# Dora Report



## gwscheil (Aug 6, 2008)

Dora arrived today.  Made two runs before rain called a halt.  Her dual oscillating cylinder drive has a 2:1 gear ratio - necessary because she can move!  Boiler capacity is stated at 65 ml - I measured between 65 and 70 ml.  Instructions recommend removing 20 ml for head space - I pulled 15 ml.  Boiler still had about 20 ml at end of run.  One interesting addition to the usual assortment of accessories were a pair of medium weight gloves as well as another Accucraft fuel adapter.  Also a  very tiny Allen wrench, so something something uses it.  Weight was about 1930 grams fully fueled.
 
Run number 1 was a little over 4 minutes - everything cold.  Flame was hard to keep lit and low - several flameouts.  With no gauge (a capped fitting does exist to add one), I did not wait for the safety to blow but rather cracked the steam valve about 1/4 turn immediately after ignition.  As steam hit the cylinders she had a minor eruption from the stack (stand well clear) then started moving out after a brief pause.  In trying to adjust the speed down during the run I discovered why they added the gloves - the steam valve is all metal and gets very hot!
 
Run number 2 was nearly 7 minutes - flame still touchy but cracked the steam valve only 1/8 turn to start.  Same Vesuvius effects - then a smooth start, maintaining about 30 smph with no adjustments during the run.  When running she makes a steady crackling noise - probably steam oil hitting the hot stack.
 
Needed for next run - heat shrink tubing on the steam valve handle & a small screen on the stack top to tame the spitting.
 
Other observations:  With the cylinders under the boiler only the bottoms of the pivot surfaces are accessible.  I wonder just how hot the cylinders run.  The weighted dome over the safety valve is NOT retained - falls off immediately when inverting for lubrication.  Steam oil consumption was moderate - only a drop or two of condensate after the first run.
 
All in all she runs very like my I. P Jane - small boiler, heats quickly, fast but low center of gravity, short runs.


----------



## gwscheil (Aug 6, 2008)

THird run this morning had a run time of 8 minutes starting cold.

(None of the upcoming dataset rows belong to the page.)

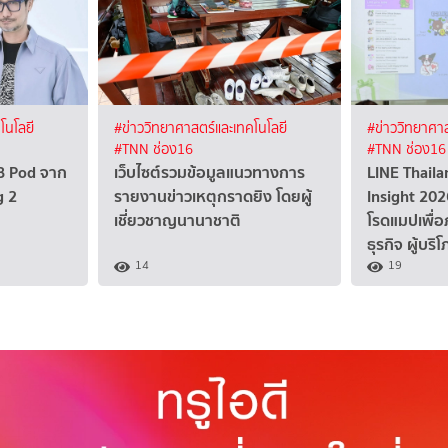
โนโลยี
#ข่าววิทยาศาสตร์และเทคโนโลยี
#ข่าววิทยาศาส
#TNN ช่อง16
#TNN ช่อง16
BB Pod จาก
เว็บไซต์รวมข้อมูลแนวทางการ
LINE Thaila
g 2
รายงานข่าวเหตุกราดยิง โดยผู้
Insight 202
เชี่ยวชาญนานาชาติ
โรดแมปเพื่อ
ธุรกิจ ผู้บร
14
19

Heat shrink tubing is working on the throttle. A small SS screen inside the stack greatly improves the spitting and a better plume. No flameouts this time. The jet tip could have been passing dirt before.


----------



## afinegan (Jan 2, 2008)

I am waiting on mine (should receive it today or tomorrow), I ordered some english style nameplates that say "Karen" (wife's name) - and im going to give it to my wife, she loves cute engines!


----------



## bertiejo (Aug 11, 2008)

I received my Dora a few days ago. Havent yet run it. Im impressed with the build quality. As usual for Accucraft very well protected for shipping and comes with a pretty complete accesscories package. One small issue; no links or pins. I called Accucraft and spoke with Cliff and after opening a new Dora in stock said it also was without them. Not a big deal and if thats the only problem I will be happy. This little loco is a canvas for kit-bashing and its got a "could be from anywhere" (England, Europe, US) appearance. bertiejoa


----------



## weaverc (Jan 2, 2008)

Use a pop rivet and a paperclip as a temporary link and pin. Later, when you get some others, the rivet and clip is good for an emergency.


----------



## gwscheil (Aug 6, 2008)

Five runs now. She seems to be settling down to 7-8 minute run times on minimum flame - still moving 30 smph. It appears that every time I close the smokebox door completely, she will flame out soon. With the door slightly open, never yet. The spring allows more than one position - I use the last click before full closed. Also, beware - any more than a small flame produces a small, but very hot, secondary flame in the smokebox. The instructions say this is normal but be careful! In low light it is easily visible. I now reduce the fire until that flame just disappears.


----------



## Phippsburg Eric (Jan 10, 2008)

I witnessed an early run of a new Dora where that flame was hot enough to burn the paint off the smokebox door!


----------



## East Broad Top (Dec 29, 2007)

Saw one running at the Colo RR Museum today. Similar experience to George, fire was quieter and better behaved with the door slighly ajar. Speeds on this one seemed rather sedate, though. Run times about the same. 

Later, 

K


----------



## John Riley (Jan 3, 2008)

DORA #82 arrived in FL this week. So far two runs on a rolling road and 2 runs on the track. Filling with 60 ml of water seemed to minimize liquid spitting from the safety valve. With that much water: 4-5 min to steam pressure sufficient to turn the wheels, then 7 to 10 minutes of running depending on the gas setting. Comments on flame in the smokebox and spitting from the stack are confirmed for this DORA also. A very small flame is best. 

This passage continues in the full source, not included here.